Verlon Herndon showed up at the put-in on the Salmon River wearing a hat with earflaps, a growth of dark stubble, and a faded vest with his name and phone number Magic Markered on the back. A haze of sleep deprivation clung to him like a scratchy cowl, although he was trying hard to shake it off with pulls from an oversized travel mug. It was as clear as the Idaho sky that the new was off Verlon, and off his driftboat, too.
I knew right away that I’d like him. But then, I tend to like men named Verlon, the same way I like women named Hazel or Gladys. When I found out that Verlon was born and raised in Oklahoma, it didn’t surprise me a bit.

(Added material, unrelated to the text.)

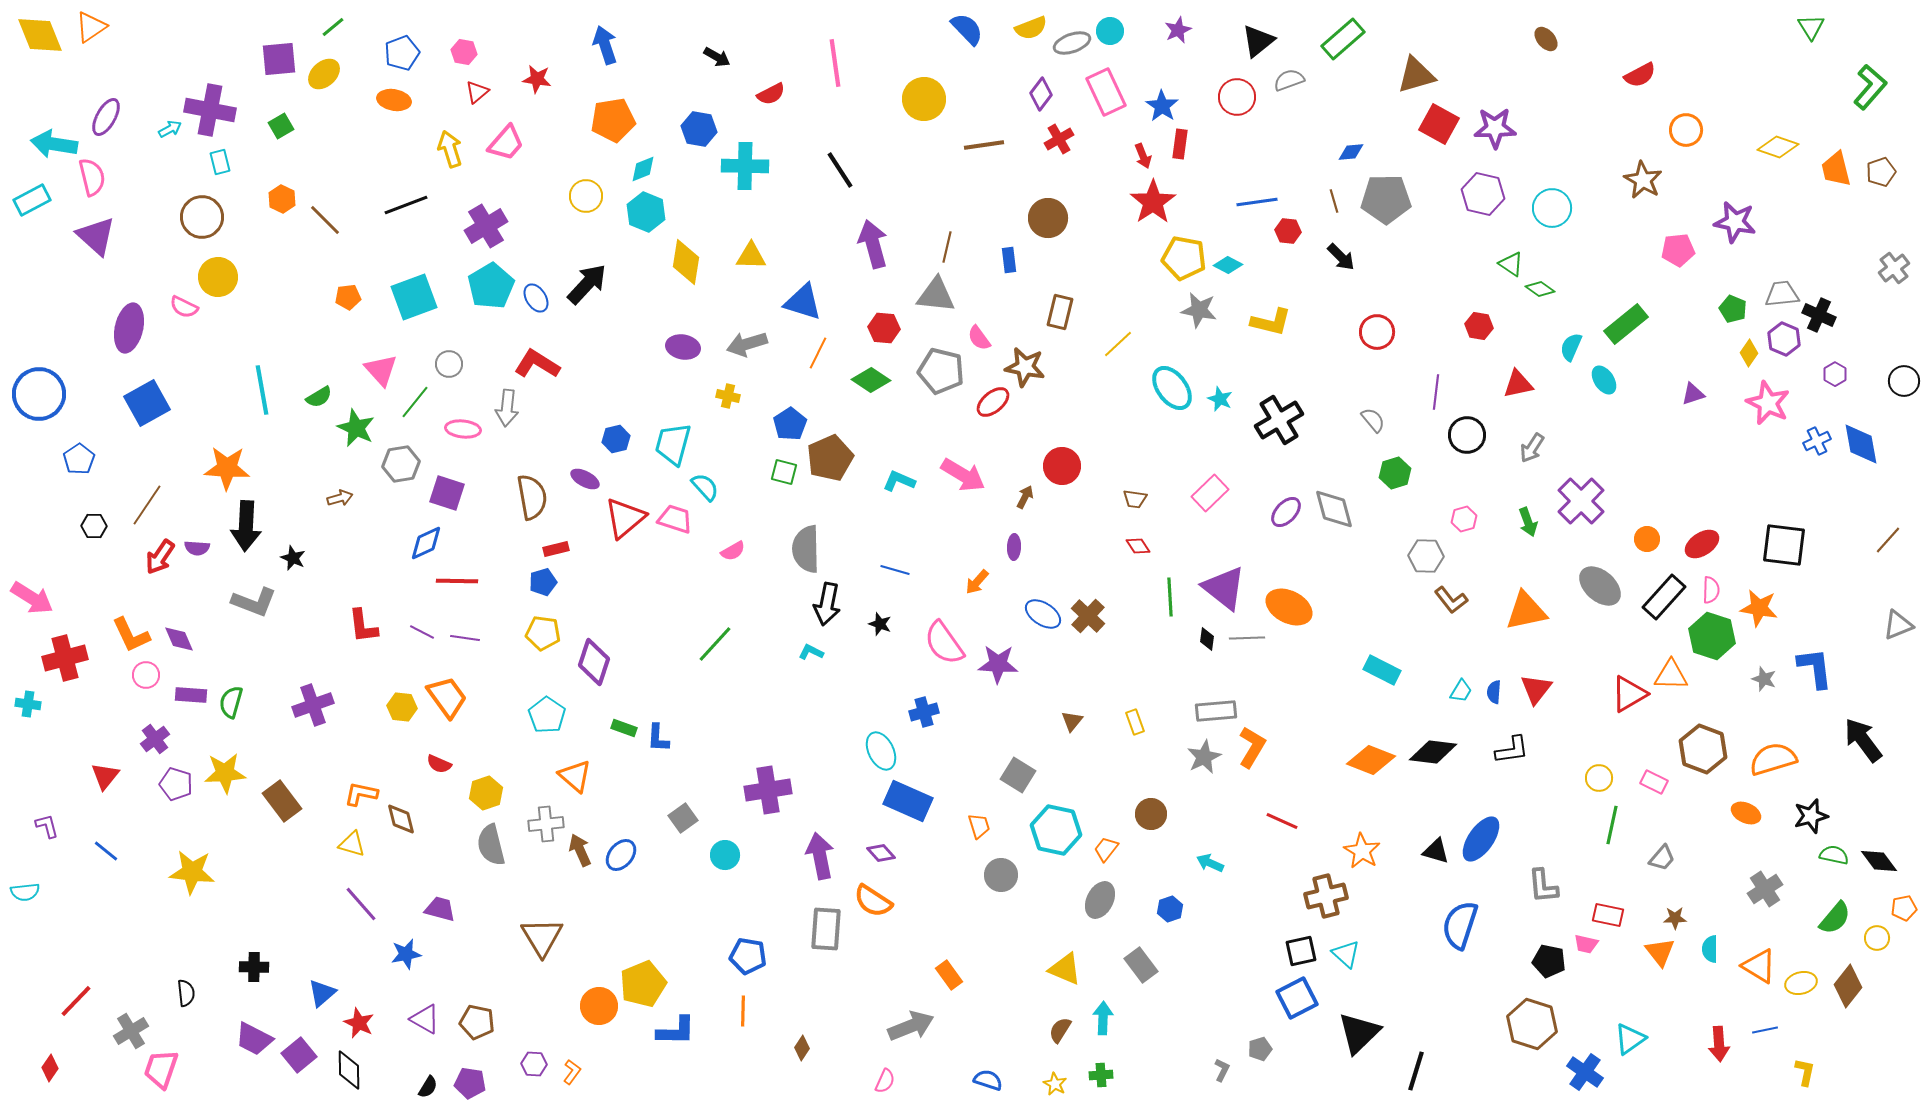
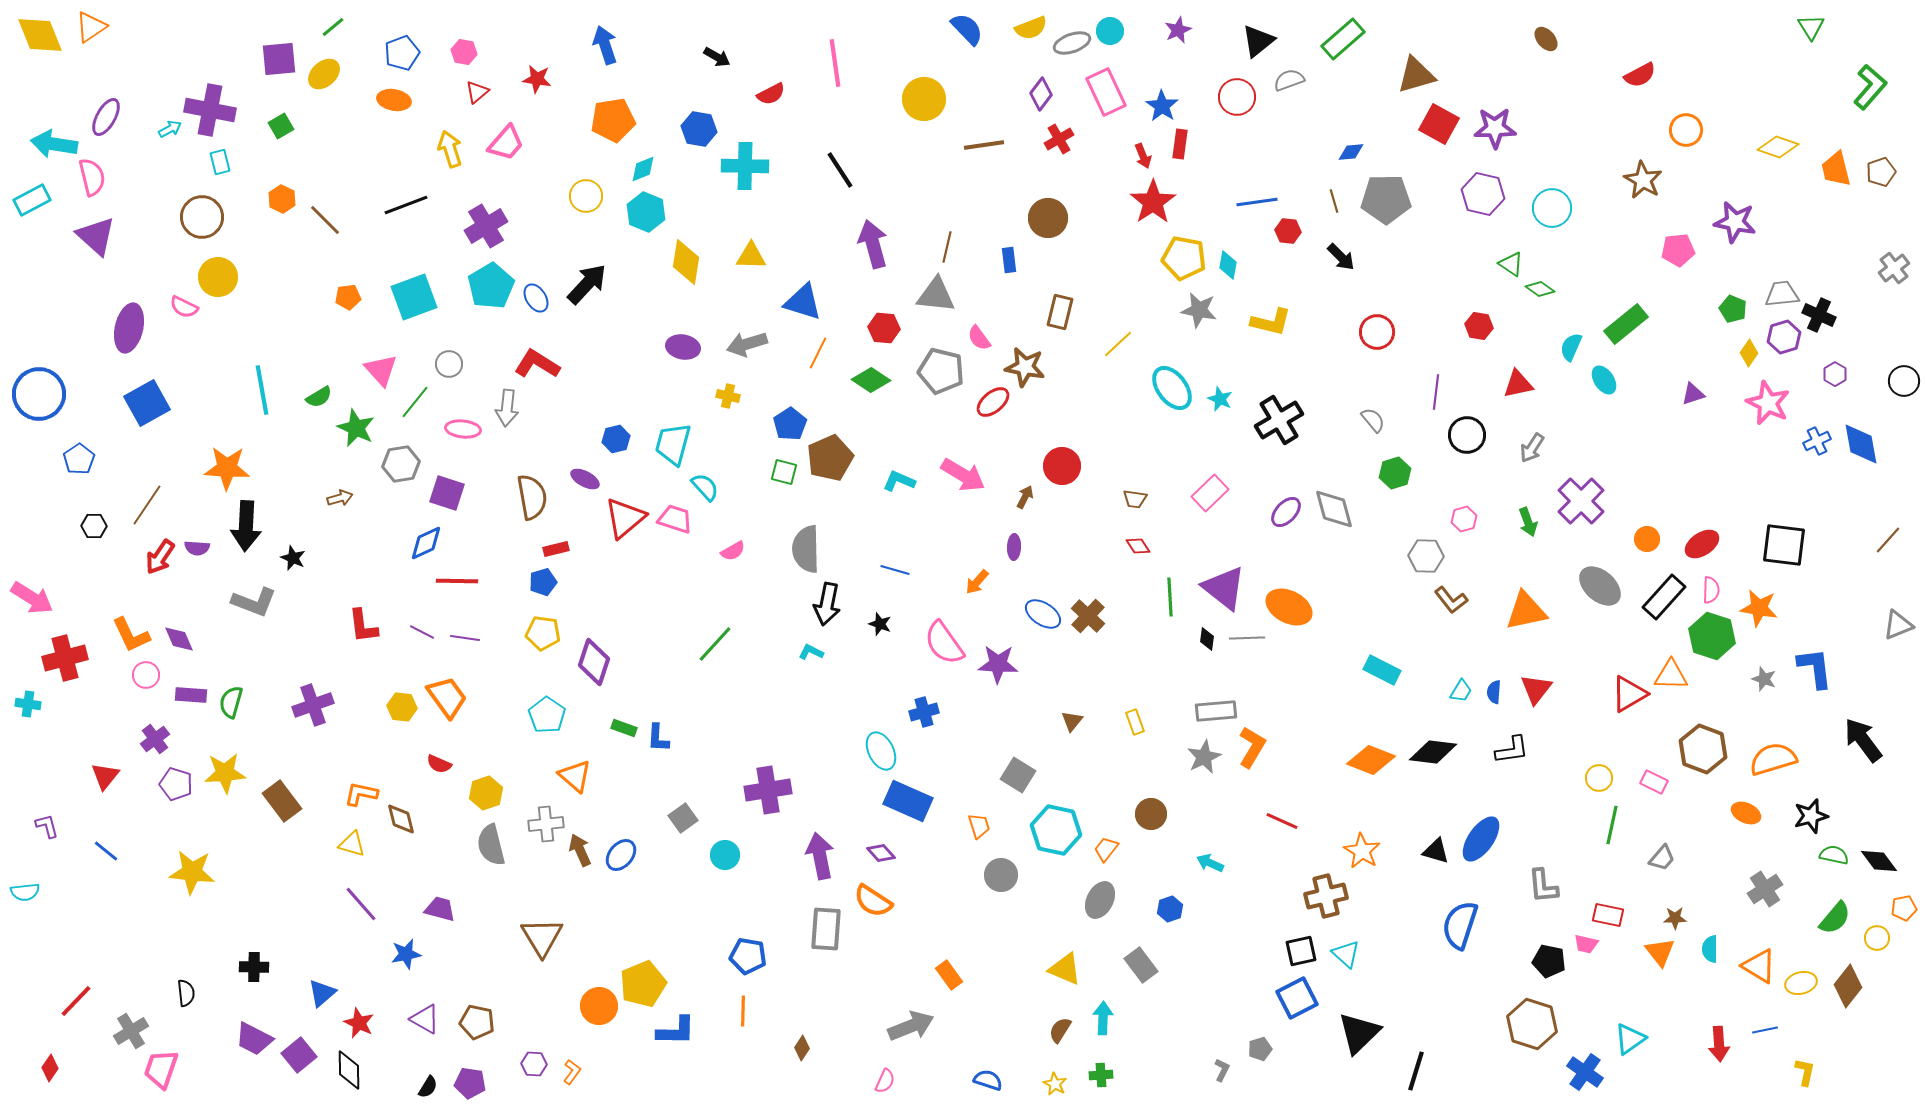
cyan diamond at (1228, 265): rotated 72 degrees clockwise
purple hexagon at (1784, 339): moved 2 px up; rotated 20 degrees clockwise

I could tell from the grin on John McMahon’s face that he felt the same way. Verlon started us out ripping streamers, hoping to turn a big cutt or even a bull trout, and when that didn’t work he swapped them out for those ubiquitous Western hopper-and-dropper rigs. But instead of rigging the hoppers dry, Verlon rigged them “drowned,” dipping them from a water-filled mayonnaise jar where they’d soaked overnight. This recipe was new to me, as was his way of attaching the dropper with a split loop.
Verlon knew his business, but he didn’t make a big production out of it. He was watchful, economical in his movements, always thinking a few steps ahead. I was liking him more all the time.
We started picking up a few fish, with John accounting for most of the trout and me assuming my usual mantle of Whitefish Master. Verlon offered an occasional tip on mending line for a better drift and not overlooking good water near the boat, but unlike a lot of the guides John and I have fished with he was mostly content with how we presented our flies.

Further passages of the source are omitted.